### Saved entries
**********

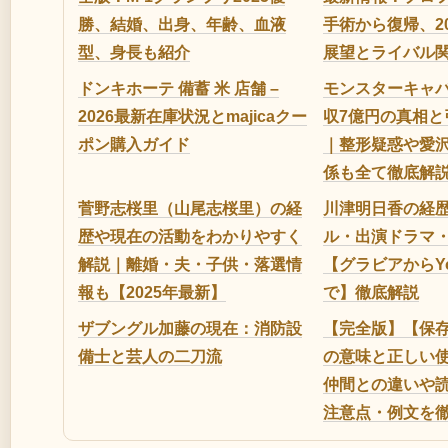
勝、結婚、出身、年齢、血液
手術から復帰、2
型、身長も紹介
展望とライバル
ドンキホーテ 備蓄 米 店舗 –
モンスターキャ
2026最新在庫状況とmajicaクー
収7億円の真相と
ポン購入ガイド
｜整形疑惑や愛
係も全て徹底解
菅野志桜里（山尾志桜里）の経
川津明日香の経
歴や現在の活動をわかりやすく
ル・出演ドラマ
解説｜離婚・夫・子供・落選情
【グラビアからYo
報も【2025年最新】
で】徹底解説
ザブングル加藤の現在：消防設
【完全版】【保
備士と芸人の二刀流
の意味と正しい
仲間との違いや
注意点・例文を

**********

The entries are to be written out in full and exactly, apart from the pictures.

勝、結婚、出身、年齢、血液
手術から復帰、2
型、身長も紹介
展望とライバル
ドンキホーテ 備蓄 米 店舗 –
モンスターキャ
2026最新在庫状況とmajicaクー
収7億円の真相と
ポン購入ガイド
｜整形疑惑や愛
係も全て徹底解
菅野志桜里（山尾志桜里）の経
川津明日香の経
歴や現在の活動をわかりやすく
ル・出演ドラマ
解説｜離婚・夫・子供・落選情
【グラビアからYo
報も【2025年最新】
で】徹底解説
ザブングル加藤の現在：消防設
【完全版】【保
備士と芸人の二刀流
の意味と正しい
仲間との違いや
注意点・例文を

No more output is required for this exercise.